Appellant T.J. is a juvenile charged with one count of reckless driving resulting in death or substantial bodily harm, one count of possession of a stolen vehicle, one count of failure to obey a red traffic light, and one count of driving without a valid license. The charges stem from a motor vehicle collision where T. J., at the age of 14, allegedly drove a stolen vehicle at reckless speeds, disobeyed a red traffic light, and struck the vehicle of another person, resulting in that person's death. Officers found T.J. lying next to the driver-side door of the stolen vehicle and the passenger of the stolen vehicle told officers that T.J. was driving at the time of the collision. T.J. was later arrested.
The State filed a delinquency petition alleging four counts of criminal activity and sought to certify T.J. as an adult under NRS 62B.390(1). After hearing oral argument, the juvenile court decided that the State established prosecutive merit for all counts and certified T.J. to be tried as an adult. The juvenile court filed a written order reflecting its findings the same day as the hearing. T.J. appeals, arguing that the juvenile court erred in finding prosecutive merit, misapplied juvenile caselaw, improperly considered T.J.’s prior adjudicated offense, and improperly considered T.J.’s subjective factors. We disagree with T.J.’s contentions and affirm.
The juvenile court did not err in finding that the State established prosecutive merit
In certification proceedings, the juvenile court must initially determine whether the charges have prosecutive merit. Matter of Seven Minors, 99 Nev. 427, 437, 664 P.2d 947, 953 (1983), modified by In re William S., 122 Nev. 432, 441-42, 132 P.3d 1015, 1021 (2006). Prosecutive merit requires “probable cause to believe that the subject minor committed the charged crime.” Id. Probable cause “may be based on evidence taken from the petition, sworn investigative reports, witnesses’ affidavits, police affidavits, or other informal but reliable evidence.” Matter of Three Minors, 100 Nev. 414, 418, 684 P.2d 1121, 1124 (1984), modified by In re William S., 122 Nev. at 441-42, 132 P.3d at 1021. Additionally, probable cause “may be based on slight, even marginal evidence, because it does not involve a determination of the guilt or innocence of the accused.” Dettloff v. State, 120 Nev. 588, 595, 97 P.3d 586, 590-91 (2004) (citation modified). A juvenile court's prosecutive merit ruling will not be overturned absent substantial error. Cf. Sheriff v. Provenza, 97 Nev. 346, 347, 630 P.2d 265, 265 (1981) (stating that the trial court, in a pretrial habeas corpus proceeding, is the most appropriate forum to determine whether or not probable cause exists and that a probable cause ruling will not be overturned absent substantial error).

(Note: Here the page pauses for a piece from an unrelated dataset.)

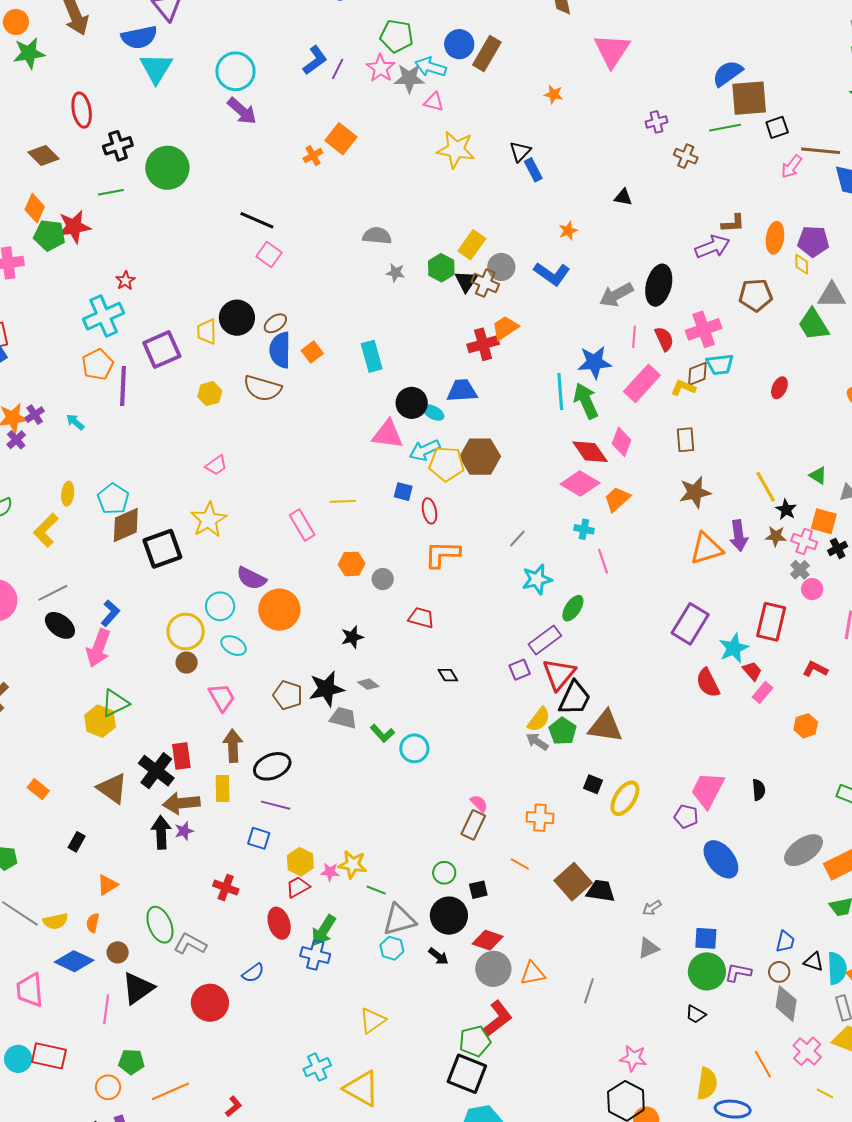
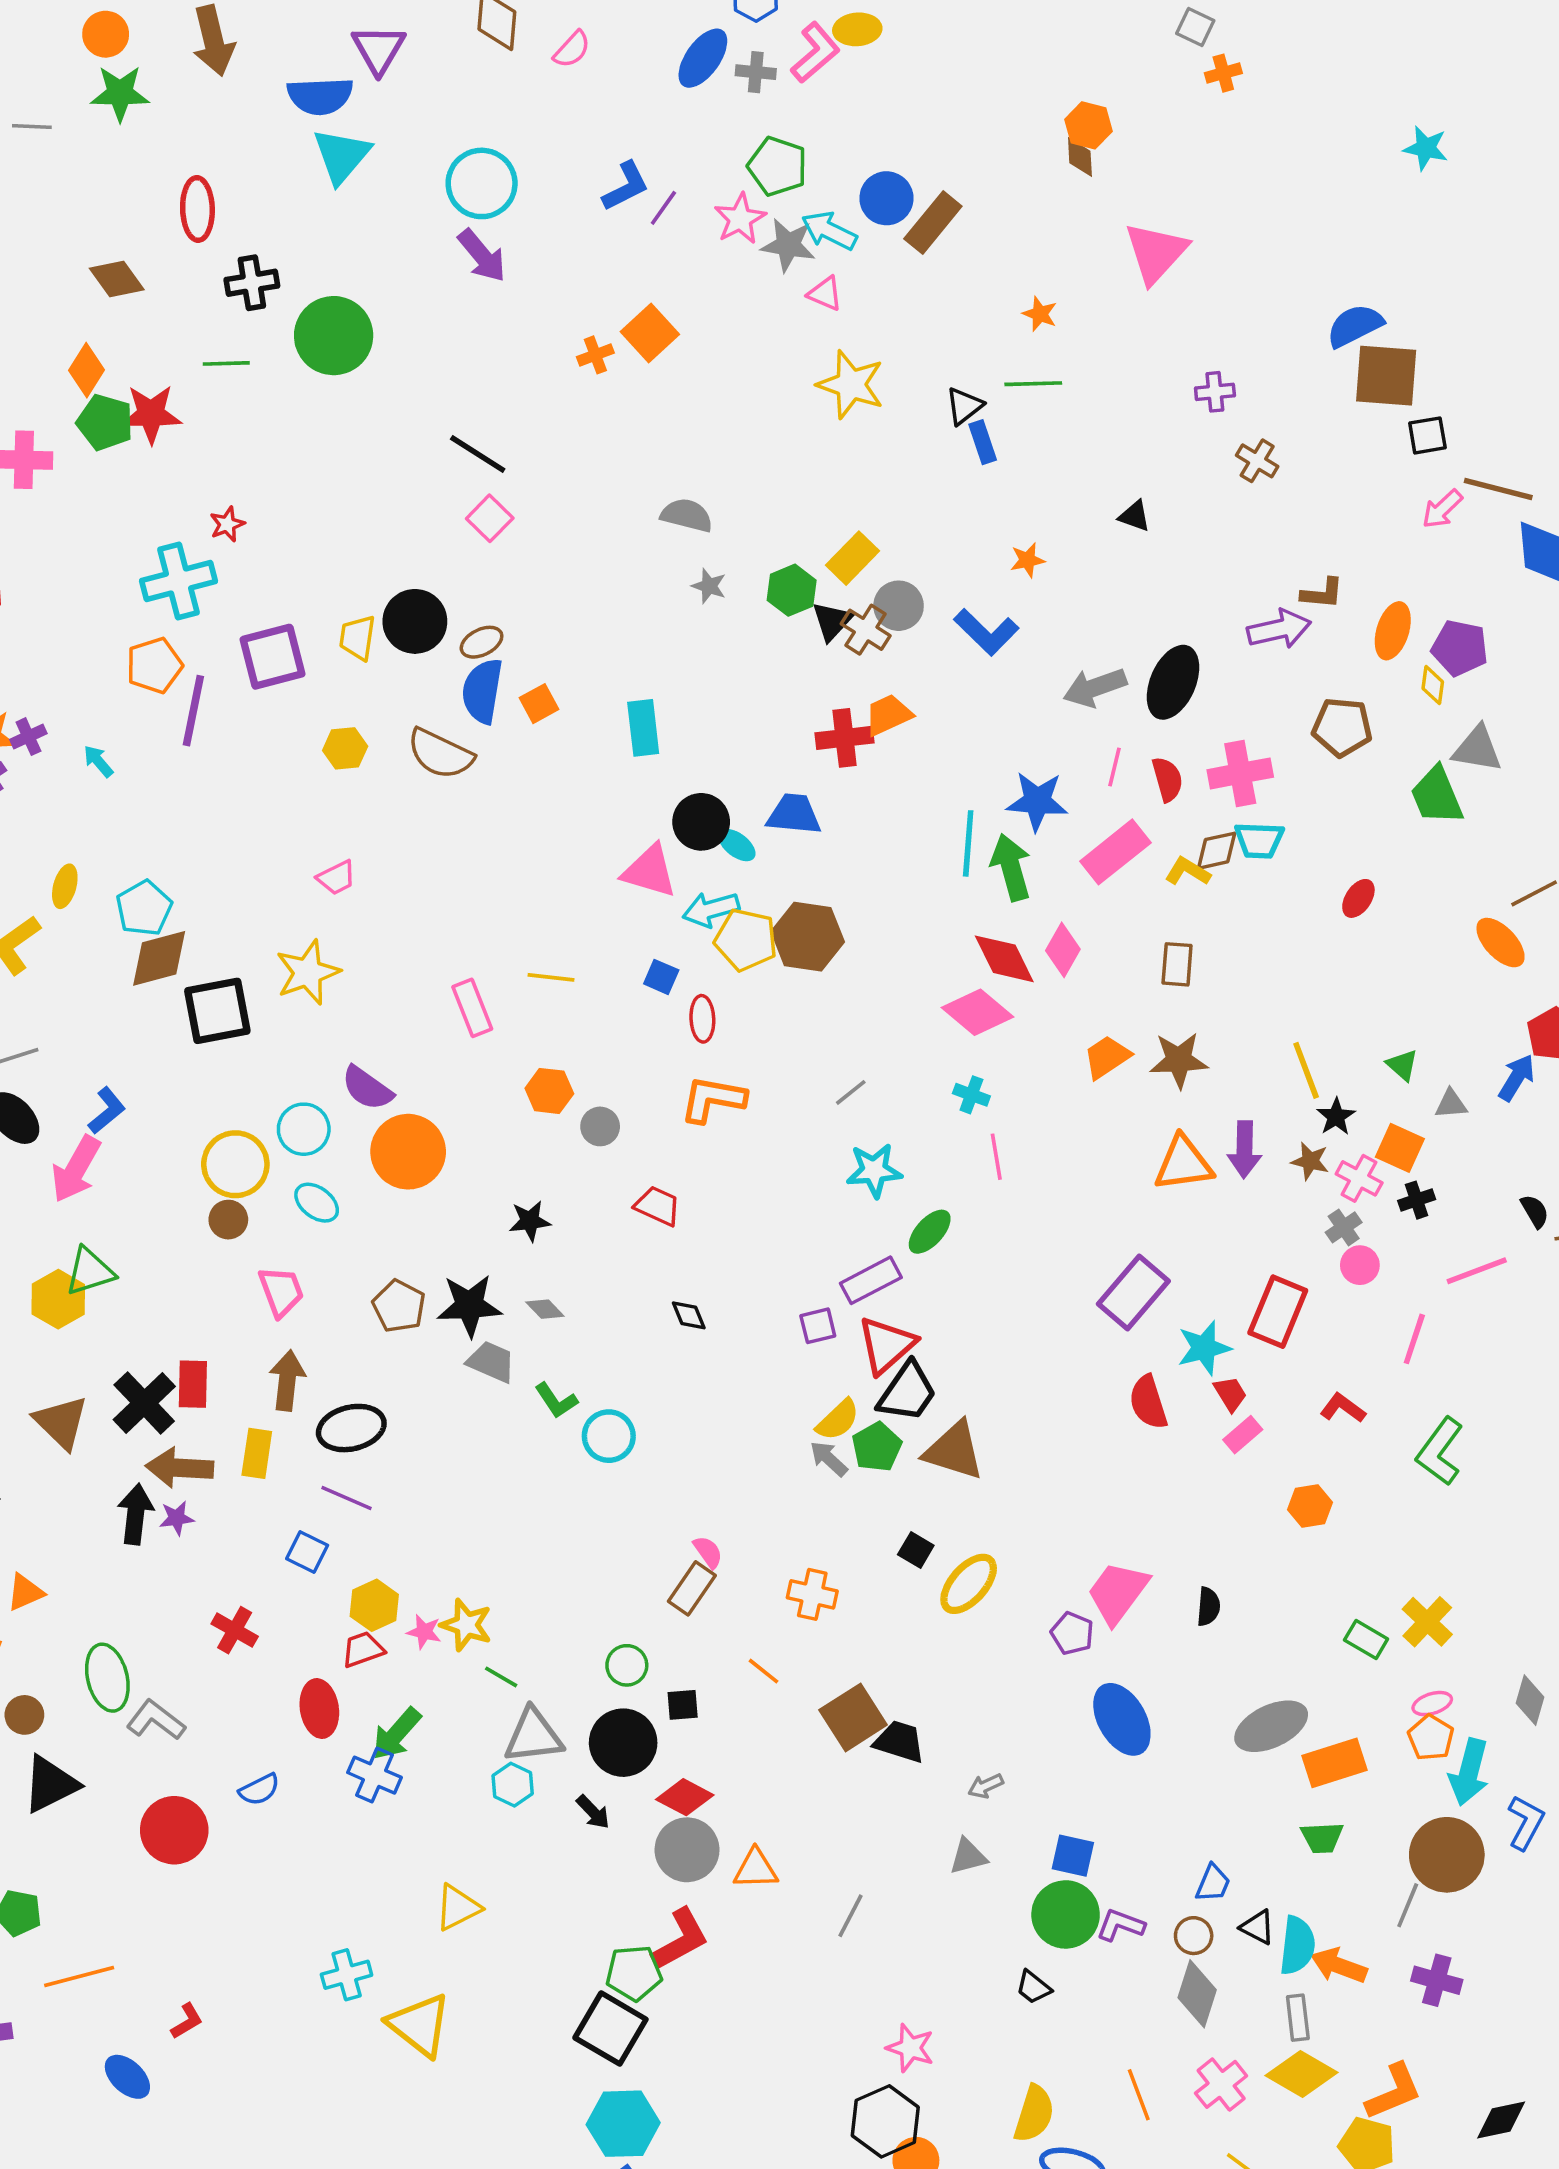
green line: (725, 128) -> (1033, 384), moved
orange trapezoid: (617, 499) -> (1107, 1057), moved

T.J. first argues that despite repeated discovery requests, the State failed to timely disclose critical materials; disclosing them nearly two weeks after he filed his opposition. T.J. also posits that he objected to these materials, specifically the vehicle data, as being untested and unreliable. T.J. therefore contends that the juvenile court erred in relying on the late disclosed evidence in reaching its decision.
T.J.’s contentions here are unpersuasive. Juvenile certification proceedings must follow “a procedural standard of fundamental fairness,” which “requires that juveniles be given a hearing, the right to counsel, access to relevant court studies and reports, and a statement of reasons for the [certification] decision.” Three Minors, 100 Nev. at 417, 684 P.2d at 1123. “Due process does not require that a juvenile be given an adversary hearing comparable to the preliminary examination provided for in NRS Chapter 171․ Transferproceedings are essentially dispositional in nature and not adjudicatory. No determination of guilt or innocence is made.” Id. at 418, 684 P.2d at 1124. Considering these principles, in conjunction with the relaxed evidentiary standard for probable cause, due process in certification proceedings “mean[s] that [the juvenile] should not be foreclosed from presenting his side of the case. The nature and extent of such informal hearings will be left to the sound discretion of the hearing judge.” Id. at 419, 684 P.2d at 1124.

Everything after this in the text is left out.